▶ _Task requirements_
How many lines in the records below contain the string "header"? Answer with the number alone.

▶ _Task material_
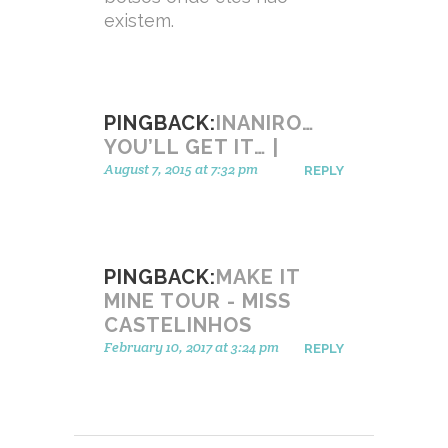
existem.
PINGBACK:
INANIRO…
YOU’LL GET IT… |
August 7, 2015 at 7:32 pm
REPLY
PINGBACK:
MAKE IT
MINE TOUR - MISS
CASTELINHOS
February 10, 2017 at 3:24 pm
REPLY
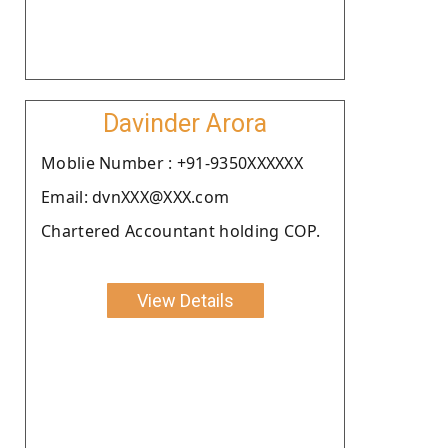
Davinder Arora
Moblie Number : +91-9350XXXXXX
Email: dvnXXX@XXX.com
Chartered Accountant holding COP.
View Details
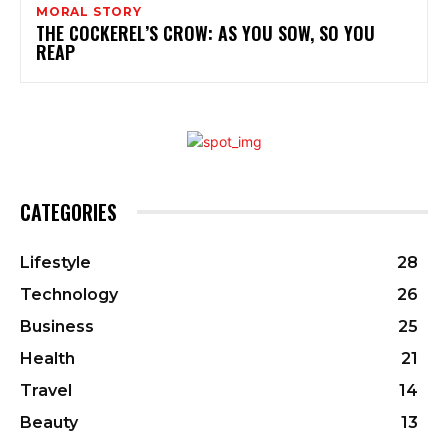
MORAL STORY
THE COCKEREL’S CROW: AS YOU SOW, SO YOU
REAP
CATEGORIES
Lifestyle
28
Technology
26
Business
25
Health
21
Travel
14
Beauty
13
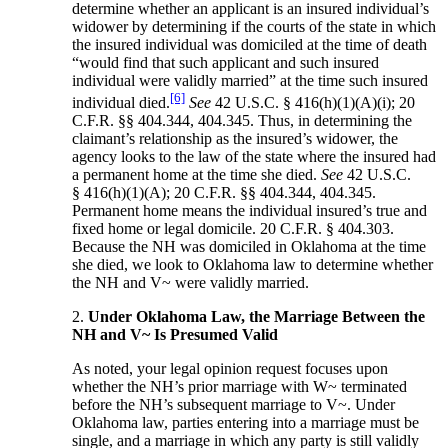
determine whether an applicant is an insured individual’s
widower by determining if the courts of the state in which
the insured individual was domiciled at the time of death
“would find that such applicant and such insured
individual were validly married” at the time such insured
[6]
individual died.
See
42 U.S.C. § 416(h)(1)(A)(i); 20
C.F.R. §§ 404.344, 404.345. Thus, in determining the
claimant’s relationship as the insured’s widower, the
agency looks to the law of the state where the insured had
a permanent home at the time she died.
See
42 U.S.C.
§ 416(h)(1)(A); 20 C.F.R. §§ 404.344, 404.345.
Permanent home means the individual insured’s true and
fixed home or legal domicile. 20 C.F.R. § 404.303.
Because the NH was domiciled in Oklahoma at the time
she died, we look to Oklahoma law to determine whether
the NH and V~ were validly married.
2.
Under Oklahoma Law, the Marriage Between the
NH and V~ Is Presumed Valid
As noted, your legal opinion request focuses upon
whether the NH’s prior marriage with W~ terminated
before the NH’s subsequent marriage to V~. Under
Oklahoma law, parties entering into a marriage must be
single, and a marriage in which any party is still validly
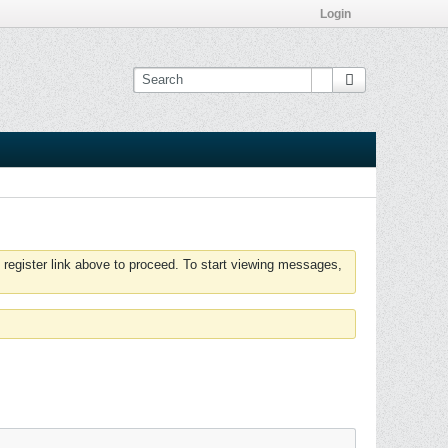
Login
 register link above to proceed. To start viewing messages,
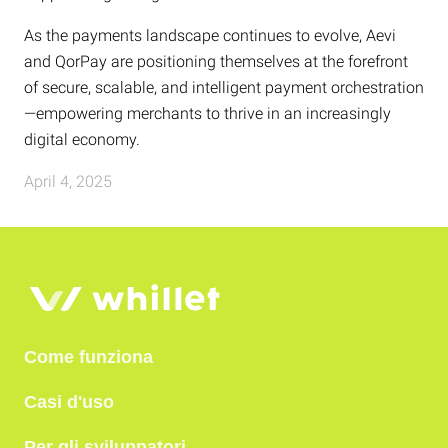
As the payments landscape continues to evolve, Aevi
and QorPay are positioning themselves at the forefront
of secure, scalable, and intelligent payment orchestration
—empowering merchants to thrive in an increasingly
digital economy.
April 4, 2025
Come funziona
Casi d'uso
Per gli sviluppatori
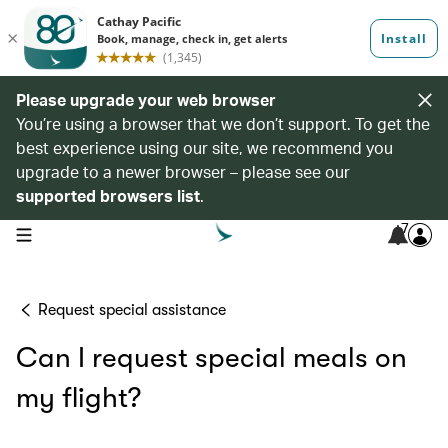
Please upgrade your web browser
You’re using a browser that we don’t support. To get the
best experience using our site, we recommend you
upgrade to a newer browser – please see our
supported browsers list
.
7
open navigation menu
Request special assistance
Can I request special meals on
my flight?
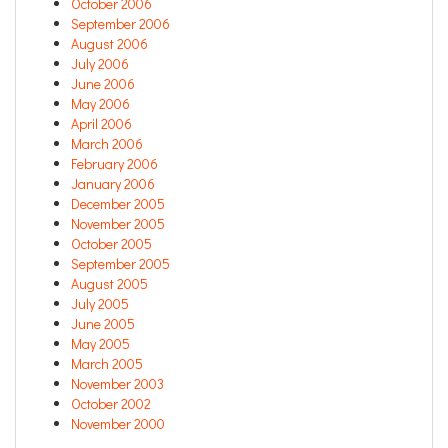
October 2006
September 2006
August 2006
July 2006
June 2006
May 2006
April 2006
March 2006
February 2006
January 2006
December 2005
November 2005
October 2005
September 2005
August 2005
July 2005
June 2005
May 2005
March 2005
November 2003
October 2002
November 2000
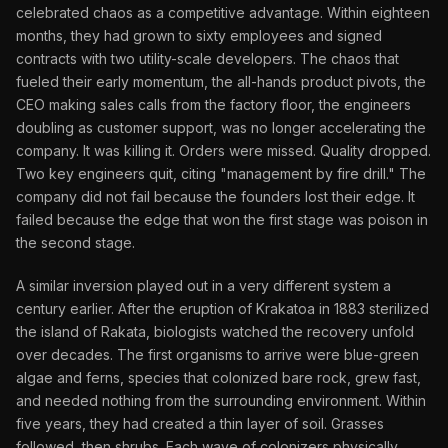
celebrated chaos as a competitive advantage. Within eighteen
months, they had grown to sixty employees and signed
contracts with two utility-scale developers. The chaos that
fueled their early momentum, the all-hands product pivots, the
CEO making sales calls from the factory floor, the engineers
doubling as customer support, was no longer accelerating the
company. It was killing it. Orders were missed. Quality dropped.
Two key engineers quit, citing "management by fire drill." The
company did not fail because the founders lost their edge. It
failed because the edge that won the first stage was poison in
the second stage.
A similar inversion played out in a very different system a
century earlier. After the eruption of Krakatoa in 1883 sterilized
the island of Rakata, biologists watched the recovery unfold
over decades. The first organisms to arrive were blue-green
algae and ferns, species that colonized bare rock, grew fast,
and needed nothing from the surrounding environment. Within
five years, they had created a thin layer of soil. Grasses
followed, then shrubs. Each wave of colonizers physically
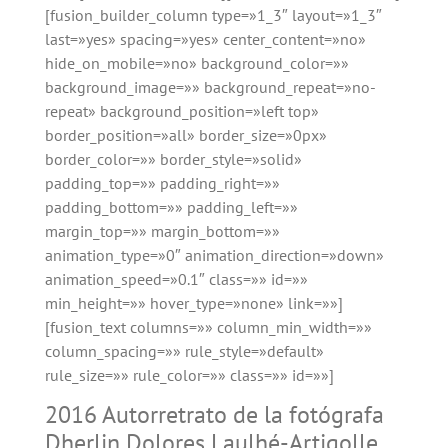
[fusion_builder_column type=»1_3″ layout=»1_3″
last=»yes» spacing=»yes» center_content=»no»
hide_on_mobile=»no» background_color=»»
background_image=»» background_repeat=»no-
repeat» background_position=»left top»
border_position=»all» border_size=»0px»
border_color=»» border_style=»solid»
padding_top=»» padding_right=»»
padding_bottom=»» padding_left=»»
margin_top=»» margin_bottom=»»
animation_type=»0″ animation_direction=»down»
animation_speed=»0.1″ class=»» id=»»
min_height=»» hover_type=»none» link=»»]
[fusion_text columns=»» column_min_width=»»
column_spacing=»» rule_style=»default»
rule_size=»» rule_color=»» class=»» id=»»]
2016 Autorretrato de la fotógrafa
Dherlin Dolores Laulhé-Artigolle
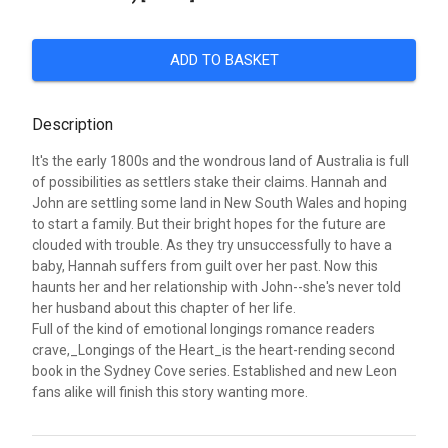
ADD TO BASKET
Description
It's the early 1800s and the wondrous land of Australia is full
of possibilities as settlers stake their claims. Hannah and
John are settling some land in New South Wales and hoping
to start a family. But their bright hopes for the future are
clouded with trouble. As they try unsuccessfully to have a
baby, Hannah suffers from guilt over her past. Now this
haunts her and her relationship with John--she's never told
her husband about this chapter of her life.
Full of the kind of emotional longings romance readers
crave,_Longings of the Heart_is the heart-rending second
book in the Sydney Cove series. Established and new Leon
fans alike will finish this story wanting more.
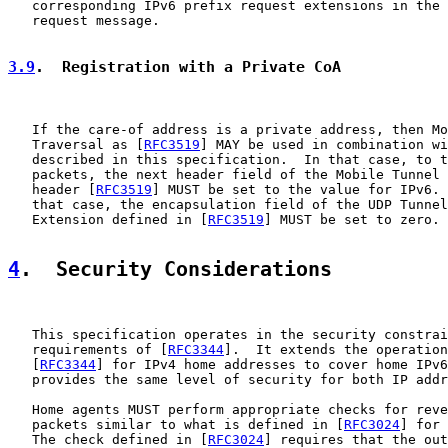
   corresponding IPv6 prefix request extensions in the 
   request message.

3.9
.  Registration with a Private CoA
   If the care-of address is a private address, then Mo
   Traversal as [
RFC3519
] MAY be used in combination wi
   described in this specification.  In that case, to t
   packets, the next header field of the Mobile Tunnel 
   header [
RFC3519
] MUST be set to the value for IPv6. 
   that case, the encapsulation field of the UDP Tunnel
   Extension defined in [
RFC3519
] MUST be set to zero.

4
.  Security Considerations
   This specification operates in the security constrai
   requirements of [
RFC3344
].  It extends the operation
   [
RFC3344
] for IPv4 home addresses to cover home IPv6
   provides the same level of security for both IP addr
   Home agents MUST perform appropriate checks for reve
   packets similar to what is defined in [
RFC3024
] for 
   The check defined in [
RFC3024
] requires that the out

--

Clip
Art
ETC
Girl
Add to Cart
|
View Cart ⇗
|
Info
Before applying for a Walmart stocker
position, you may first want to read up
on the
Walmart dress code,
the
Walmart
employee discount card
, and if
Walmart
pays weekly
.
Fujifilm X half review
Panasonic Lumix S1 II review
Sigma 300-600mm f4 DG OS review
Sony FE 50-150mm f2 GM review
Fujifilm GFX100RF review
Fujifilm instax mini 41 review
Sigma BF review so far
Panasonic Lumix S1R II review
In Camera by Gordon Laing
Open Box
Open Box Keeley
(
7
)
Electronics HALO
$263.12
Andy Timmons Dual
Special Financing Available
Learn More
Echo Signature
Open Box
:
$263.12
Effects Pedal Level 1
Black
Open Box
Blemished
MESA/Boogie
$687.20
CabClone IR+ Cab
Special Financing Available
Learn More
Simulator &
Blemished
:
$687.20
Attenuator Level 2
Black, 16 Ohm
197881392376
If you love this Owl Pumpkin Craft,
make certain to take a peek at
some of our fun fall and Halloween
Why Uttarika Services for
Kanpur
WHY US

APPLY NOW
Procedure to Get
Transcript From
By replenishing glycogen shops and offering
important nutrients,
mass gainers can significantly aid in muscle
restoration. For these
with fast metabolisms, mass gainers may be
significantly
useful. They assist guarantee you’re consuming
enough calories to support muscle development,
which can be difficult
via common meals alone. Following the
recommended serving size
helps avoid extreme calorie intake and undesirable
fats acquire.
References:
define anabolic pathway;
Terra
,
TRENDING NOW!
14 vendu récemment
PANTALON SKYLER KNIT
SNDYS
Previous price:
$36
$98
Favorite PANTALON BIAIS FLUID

▶ _Task result_
2